* _EXERCISE DETAILS_
Return every line from the records below in which the word "resultado" is found.
-=-=-
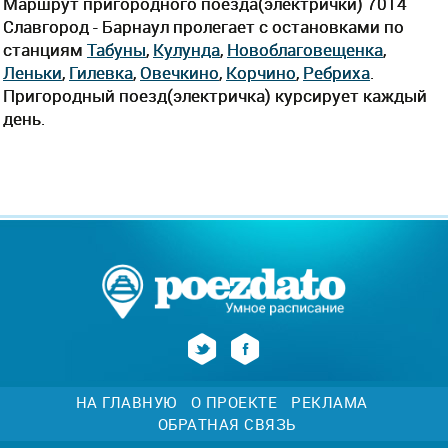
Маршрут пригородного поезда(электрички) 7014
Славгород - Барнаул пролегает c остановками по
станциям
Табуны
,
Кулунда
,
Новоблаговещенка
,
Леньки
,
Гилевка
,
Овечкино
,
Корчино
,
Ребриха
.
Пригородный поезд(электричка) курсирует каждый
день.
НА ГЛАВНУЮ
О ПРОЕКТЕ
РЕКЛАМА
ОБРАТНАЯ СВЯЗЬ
-=-=-
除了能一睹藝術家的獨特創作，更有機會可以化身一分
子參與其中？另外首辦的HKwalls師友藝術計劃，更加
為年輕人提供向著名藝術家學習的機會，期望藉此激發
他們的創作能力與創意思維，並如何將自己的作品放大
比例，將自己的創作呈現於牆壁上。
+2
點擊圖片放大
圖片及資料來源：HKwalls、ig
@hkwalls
-=-=-
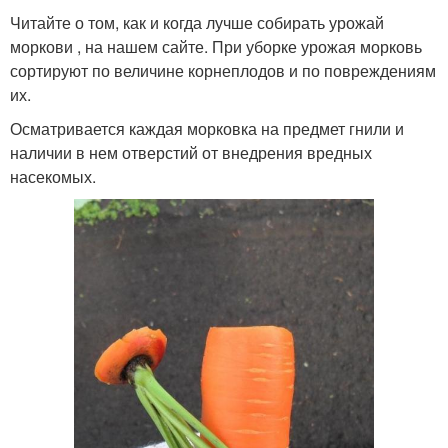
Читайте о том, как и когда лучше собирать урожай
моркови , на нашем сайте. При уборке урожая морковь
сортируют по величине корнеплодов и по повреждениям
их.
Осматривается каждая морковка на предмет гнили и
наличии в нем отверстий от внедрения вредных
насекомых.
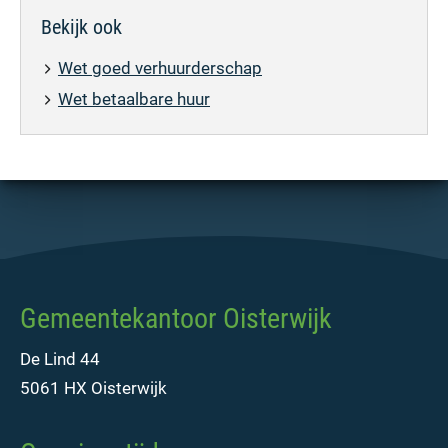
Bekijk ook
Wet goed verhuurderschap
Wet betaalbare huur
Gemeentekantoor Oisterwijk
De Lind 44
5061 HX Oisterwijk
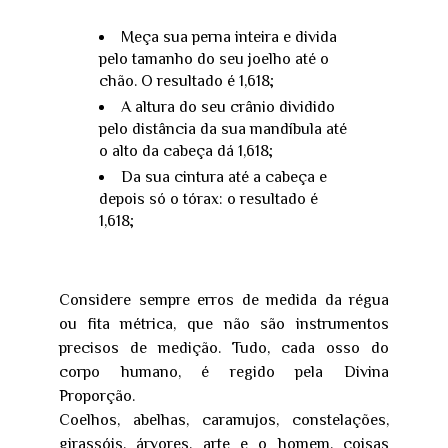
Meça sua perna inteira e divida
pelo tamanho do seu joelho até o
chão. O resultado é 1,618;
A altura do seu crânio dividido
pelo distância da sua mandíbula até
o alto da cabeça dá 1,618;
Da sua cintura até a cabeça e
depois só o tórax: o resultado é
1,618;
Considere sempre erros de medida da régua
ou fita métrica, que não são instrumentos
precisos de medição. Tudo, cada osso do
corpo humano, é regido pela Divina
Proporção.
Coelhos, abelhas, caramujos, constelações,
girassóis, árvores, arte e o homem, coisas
-=-=-
* _RESPONSE_
chão. O resultado é 1,618;
depois só o tórax: o resultado é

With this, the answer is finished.